Desde hace más de 60 años, la Iglesia en Occidente sufre una caída sistemática del número de sacerdotes, religiosos, seminaristas e incluso de bautizos. El período glacial que siguió al Concilio Vaticano II refleja una decadencia aparentemente incontrolada. ¿No ha llegado el momento de reconocer que por este camino sólo cabe esperar más calamidades? Y aunque sea una pena para los campeones nonagenarios actuales del «espíritu del Concilio», ¿no ha llegado el momento de admitir sinceramente que el «humo de Satanás» ha hecho irrespirables nuestras estructuras?

Ciertamente, la Iglesia no puede compararse ni remotamente con una multinacional. Sin embargo, guardando las debidas proporciones, merece la pena plantearse estas preguntas: ¿Se mantiene e incluso se recompensa con ascensos a las personas que fundaron varias sucursales de una empresa? ¿Se puede esperar que los responsables del fracaso recuperen las ventas y salven a la institución de la quiebra?

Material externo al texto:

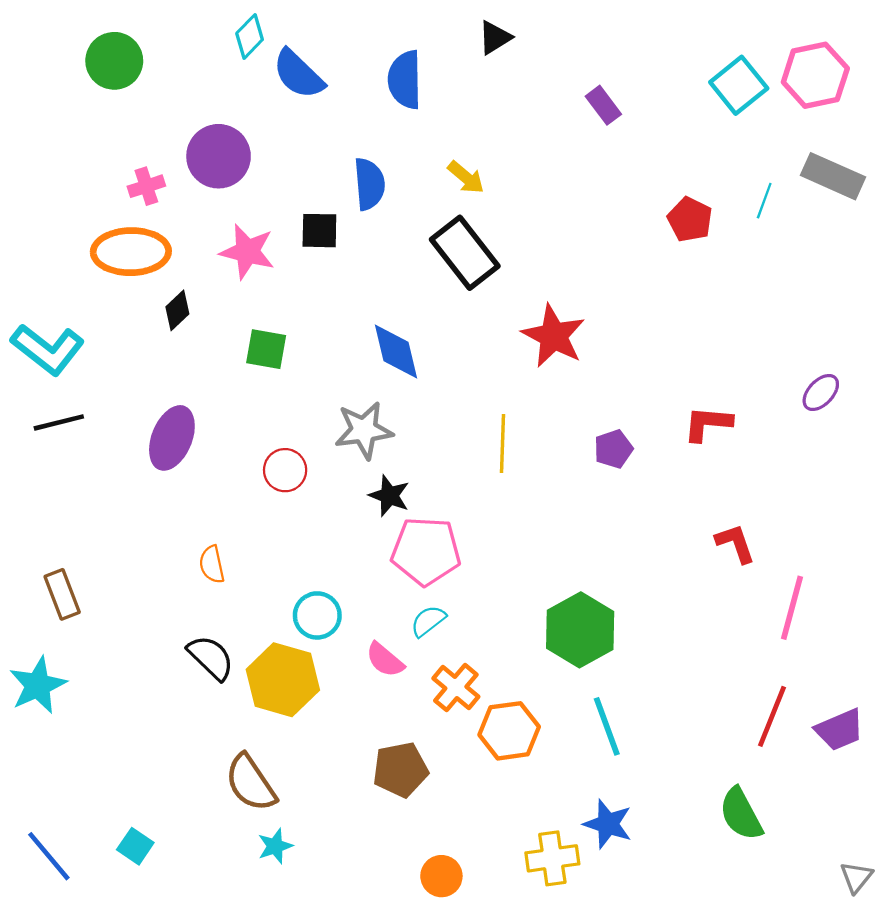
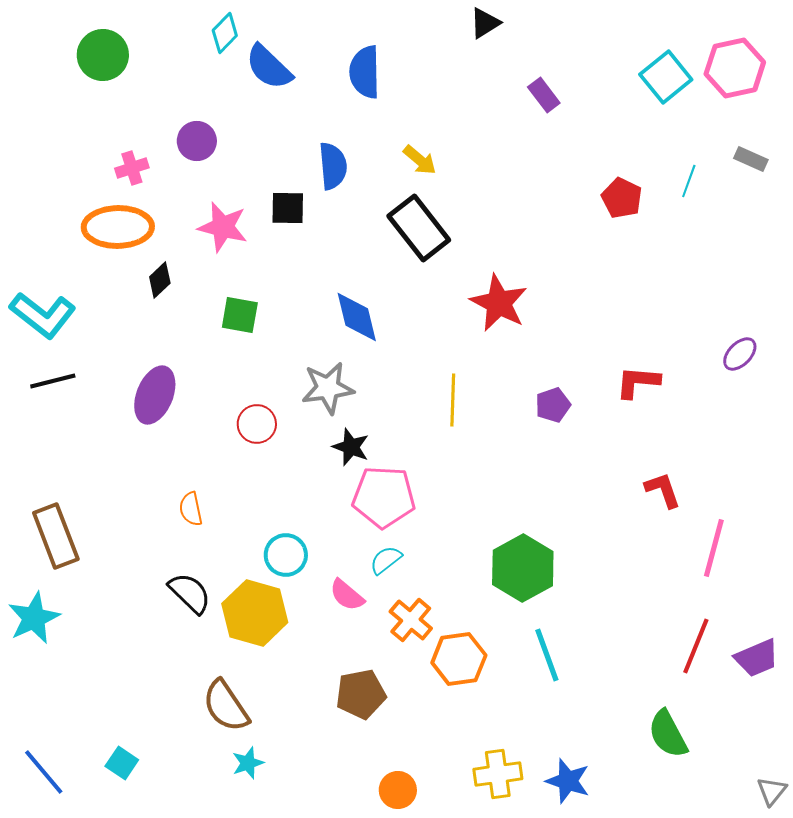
black triangle: (495, 38) -> (485, 23), moved
purple circle: (219, 156) -> (197, 141), size x0.7
gray rectangle: (833, 176) -> (751, 159), size x0.6
brown rectangle: (62, 594) -> (56, 536), size x1.4
blue star: (608, 824) -> (568, 781), moved

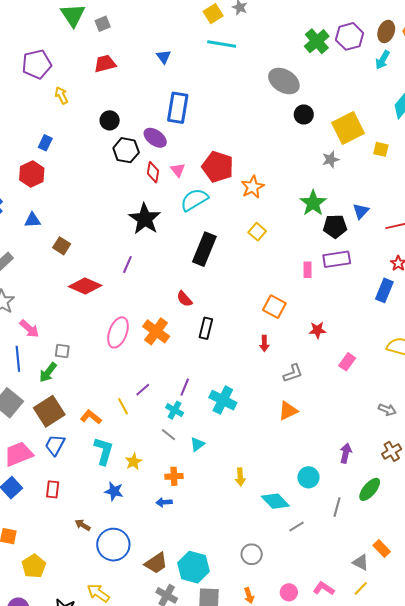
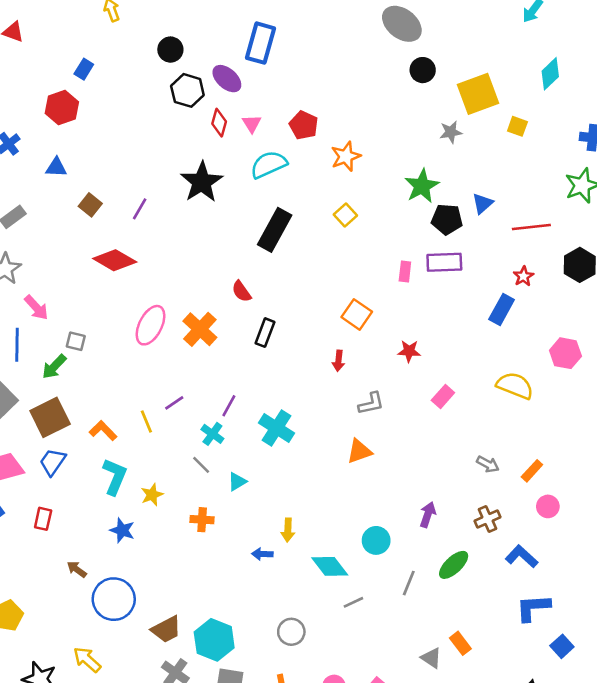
red pentagon: (218, 167) -> (304, 125), size x0.7
purple line: (127, 264) -> (140, 209), moved
blue arrow: (164, 502) -> (262, 554), moved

Hoy la oficialidad progresista del Vaticano muestra su ferocidad contra la liturgia tradicional. Cientos de jóvenes acuden a ella, mientras que en las «liturgias atractivas» las lagunas son cada vez más notorias. Los matrimonios jóvenes con muchos hijos también son despreciados por Roma; son parte de la solución, no del problema. De hecho, las estadísticas muestran que una buena parte de las vocaciones sacerdotales y religiosas proceden de su entorno. Los jóvenes sacerdotes que, llenos de fervor y pasión por Cristo, buscan de verdad llegar a los «últimos» y convertirlos al Señor, son tachados de cerrados de mente y encubridores de traumas varios. Y así un largo etcétera. Podríamos hacer una lista interminable de hechos -todos ellos amparados o justificados por la «sinodalidad», por supuesto.

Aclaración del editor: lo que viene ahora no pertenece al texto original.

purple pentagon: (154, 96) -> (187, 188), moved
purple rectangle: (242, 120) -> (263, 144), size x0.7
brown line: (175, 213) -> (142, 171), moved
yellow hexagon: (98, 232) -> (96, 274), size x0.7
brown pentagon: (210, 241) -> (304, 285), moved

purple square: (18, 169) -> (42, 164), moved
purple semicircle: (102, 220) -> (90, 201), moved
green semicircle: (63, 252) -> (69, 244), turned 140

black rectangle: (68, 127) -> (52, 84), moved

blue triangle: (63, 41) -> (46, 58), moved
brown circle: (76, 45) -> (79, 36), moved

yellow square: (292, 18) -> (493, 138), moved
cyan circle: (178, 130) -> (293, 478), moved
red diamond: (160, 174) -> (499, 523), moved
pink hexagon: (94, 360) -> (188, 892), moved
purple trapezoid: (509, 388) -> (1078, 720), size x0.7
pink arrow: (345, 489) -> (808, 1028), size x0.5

¿No ven en Roma que el progresismo es en sí mismo estéril? ¿No ven como una amenaza a los niños y jóvenes que, a pesar de las burlas de sus propios párrocos, pasan horas y horas ante el Santísimo Sacramento? ¿No ven como verdaderos «signos de los tiempos» y como fundada esperanza los Rosarios de hombres que se multiplican en distintas ciudades del mundo? ¿No aprecian el fervor de tantos jóvenes que encuentran o vuelven a la Iglesia después de haberse desencantado -precisamente- de los tejemanejes «progresistas»? ¿Coincide con la flexibilidad dialogante del Vaticano que todos los «diferentes» son muy bienvenidos, excepto los «diversos» dentro de la Iglesia?

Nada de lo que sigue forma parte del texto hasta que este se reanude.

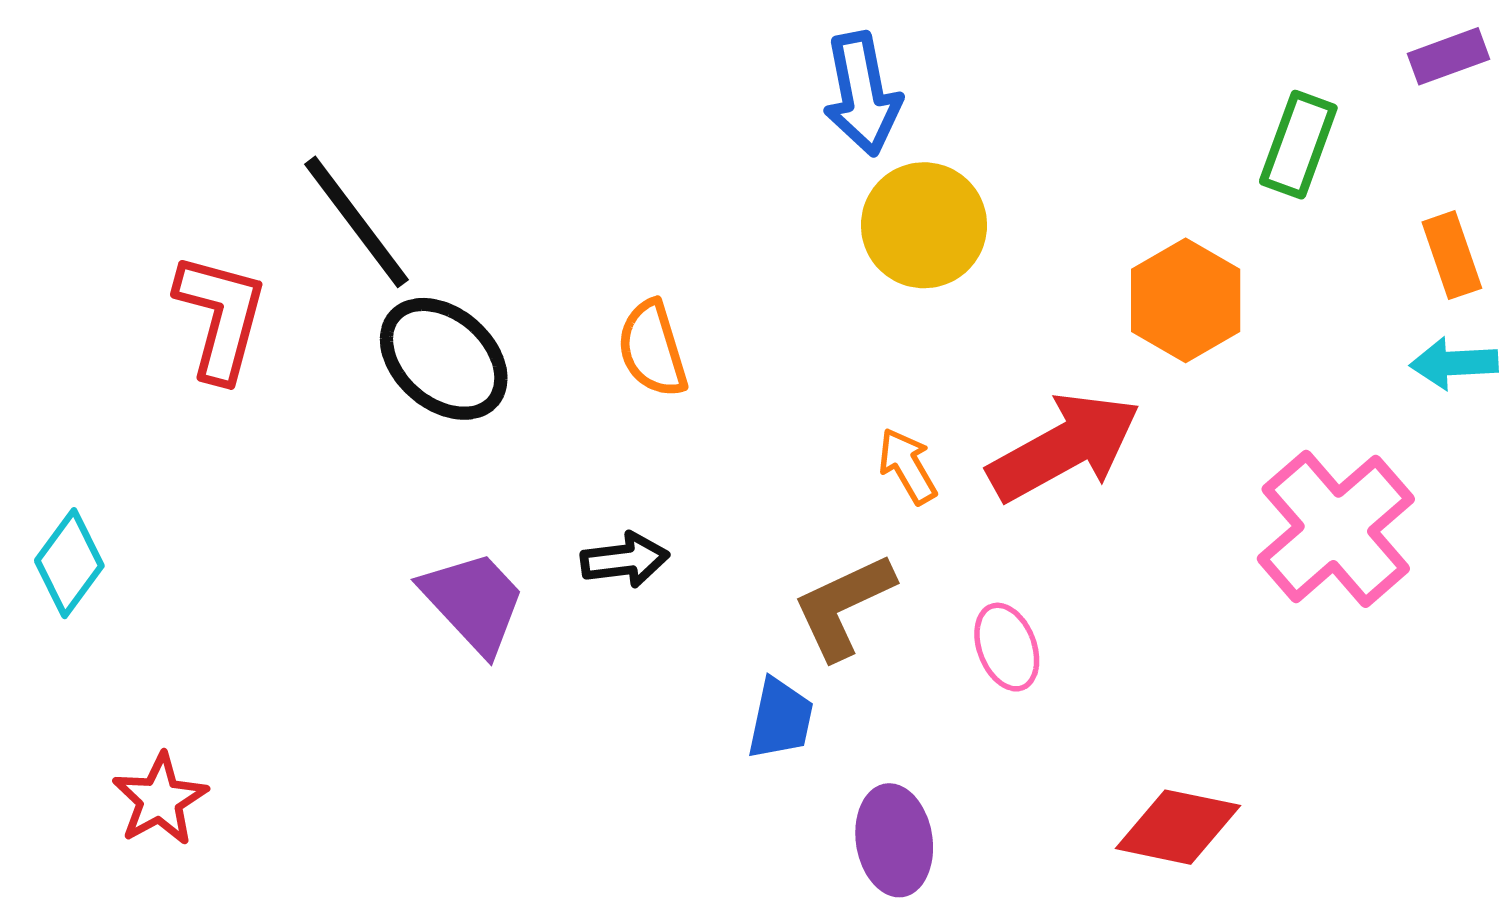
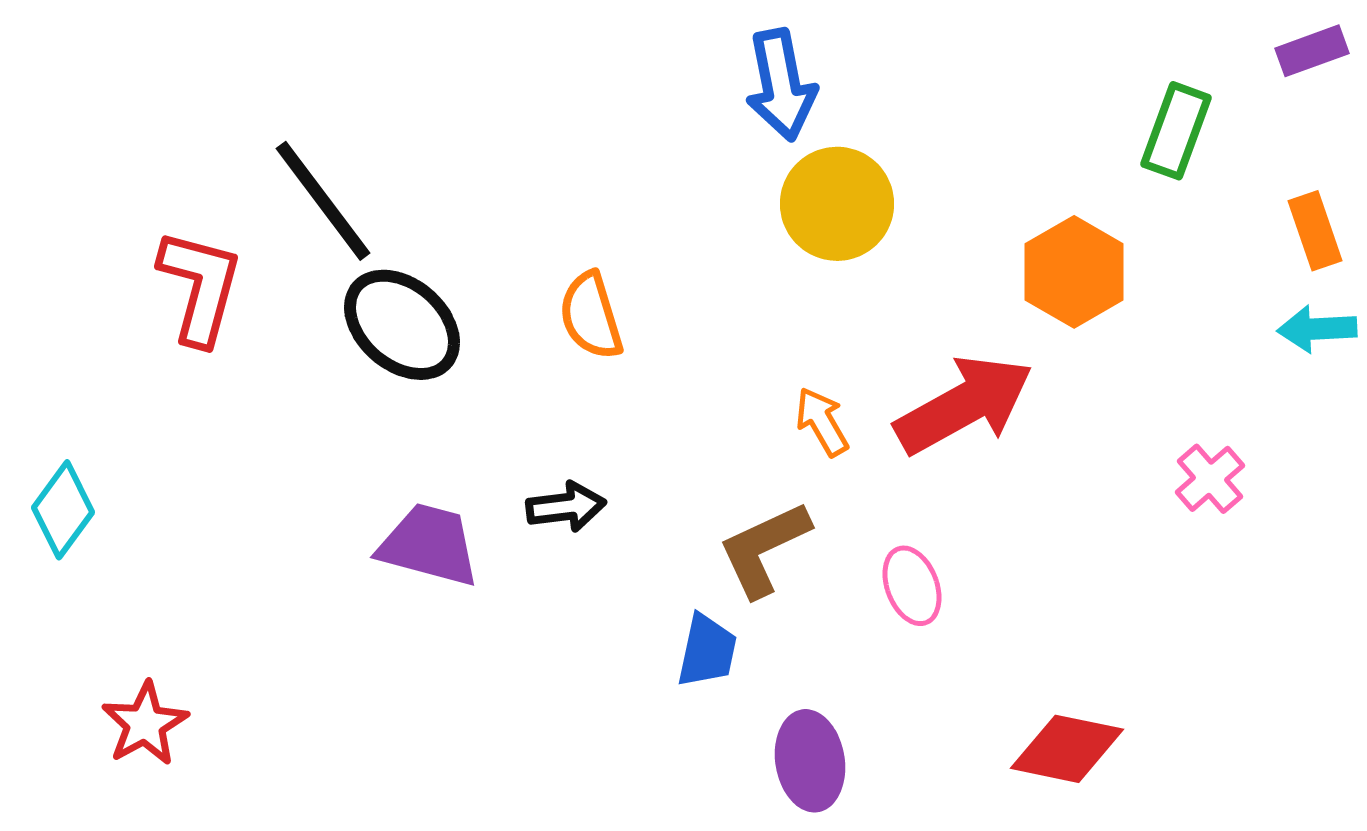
pink cross: (1336, 529) -> (1210, 479), size x0.5
purple trapezoid: (473, 602) -> (429, 545), turned -32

Como ya dije en un artículo anterior a los «curas anulados» y ahora traslado a todos aquellos sacerdotes, religiosos y laicos que padecen esta dolencia:

Rezad unos por otros; rezad también por los que os hacen sufrir. Hacedlo ante el Sagrario, adorando al Señor allí presente. Encomendaos filialmente a la Santísima Virgen María, Madre de Dios hecho Hombre, Madre de la Iglesia, Madre de cada uno de nosotros.

Como siempre podéis contar con mis oraciones, mi afecto y mi cercanía. Y aunque mi condición de octogenario y mis limitaciones físicas me impidan moverme, sabed que estoy con vosotros en primera línea de apostolado. No temamos a nada ni a nadie. Que las palabras de Jesucristo resuenen siempre en nuestros corazones: «Yo estoy con vosotros todos los días, hasta el fin del mundo» (Mt 28,20).